HPD proposed the rule change in August, asserting that the new 421a “undermines” the propose of the city’s inclusionary housing program. The rule change goes into effect Oct. 13.
Now, developers receiving 421a will need to keep density bonuses generated through the inclusionary housing program onsite. A major reason for the change is that HPD didn’t want condo developers — most of whom are not eligible for 421a — to scoop up these inclusionary air rights. The hope is that condo projects will seek zoning bonuses by creating affordable housing onsite.

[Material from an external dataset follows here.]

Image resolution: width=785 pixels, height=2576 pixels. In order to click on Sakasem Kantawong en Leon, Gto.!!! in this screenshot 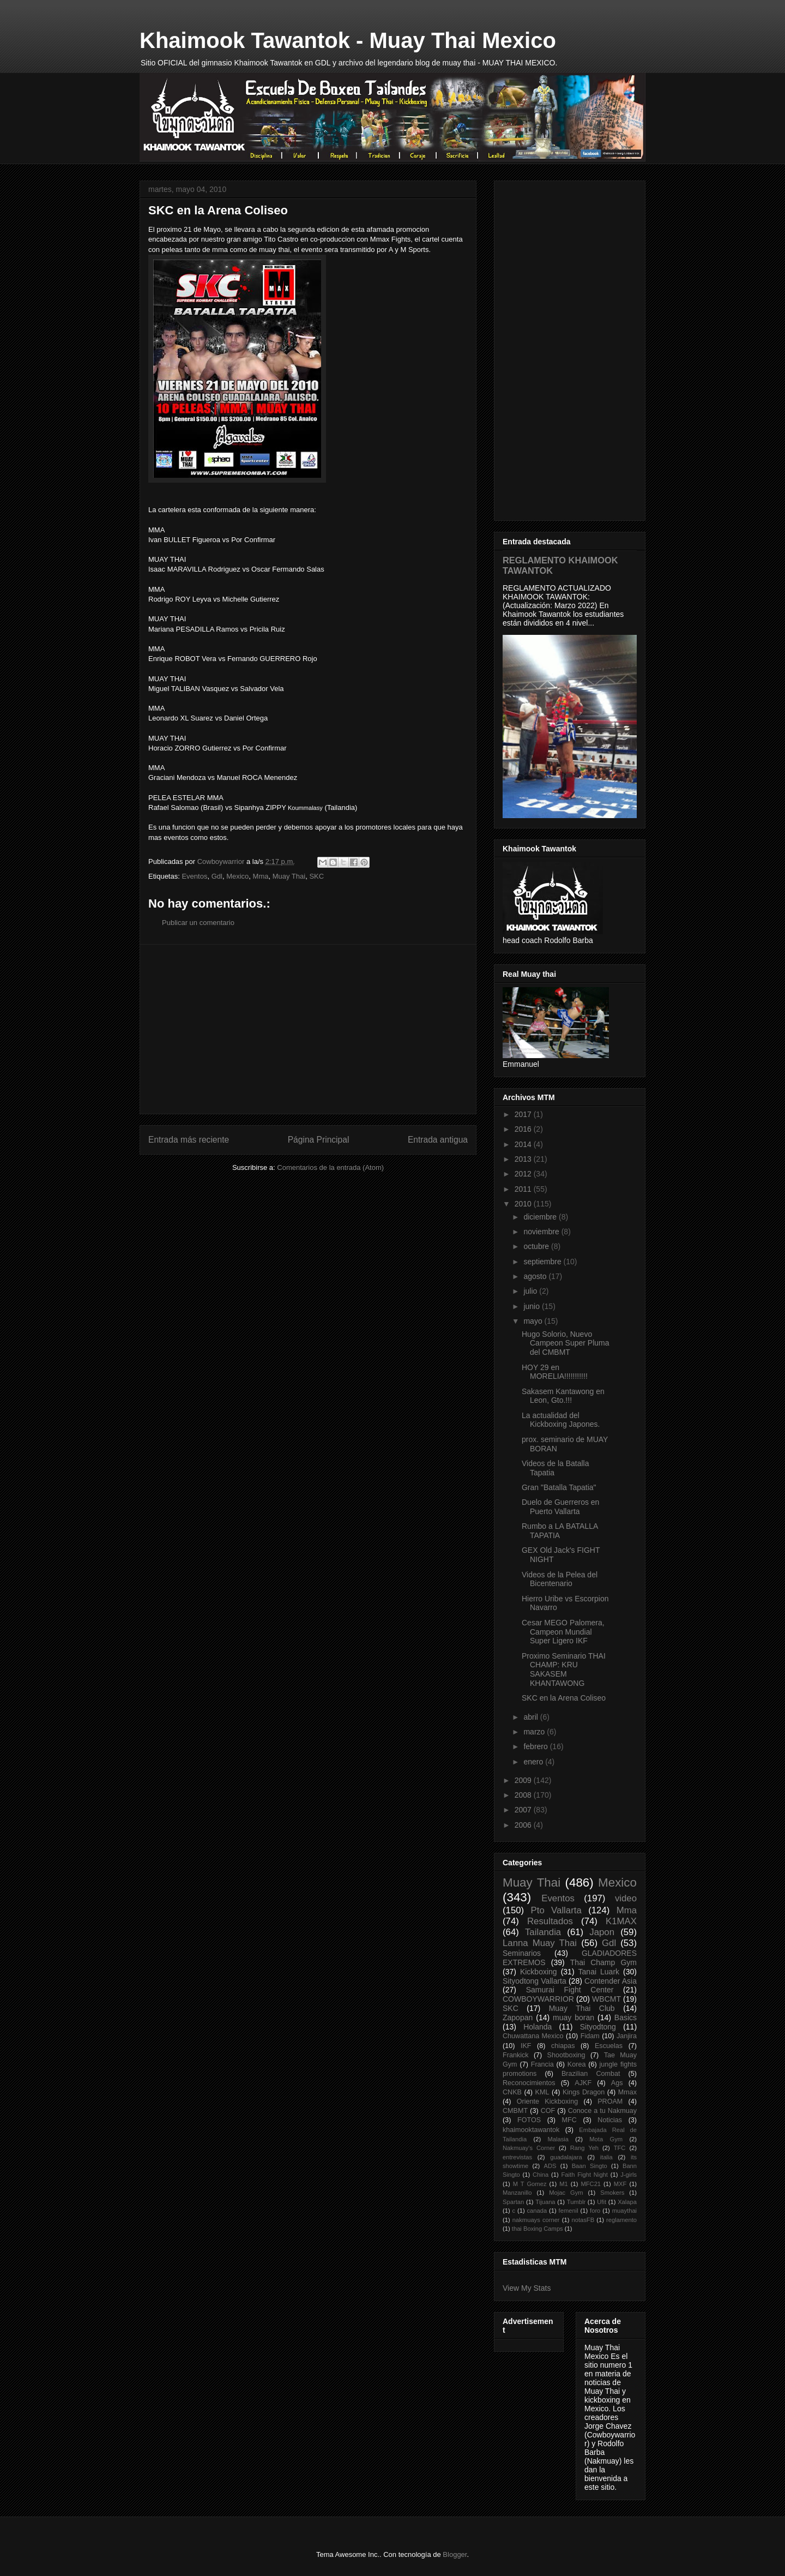, I will do `click(563, 1396)`.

In July, HPD approved another rule change involving the tax break. The rule exempts certain 421a-receiving projects constructed on or before Dec. 31, 2015, that already have a preliminary certificate of eligibility from having to submit a final certificate of eligibility. Under the old version of the tax exemption, developers were required to submit the preliminary certificate before construction was completed and then needed to file the final certificate before tenants moved into the building. Last year, city and state officials cracked down on 421a recipients who had failed to apply for their final certificate.
The new 421a, approved in April, does away with the preliminary certificate of eligibility. Developers now apply for the tax break once the project is completed.
It’s a change that simplifies the amount of paperwork required to receive 421a, but that was bemoaned by some in the real estate industry who argued that the change created uncertainty for developers and lenders as to whether or not they’d receive the tax break.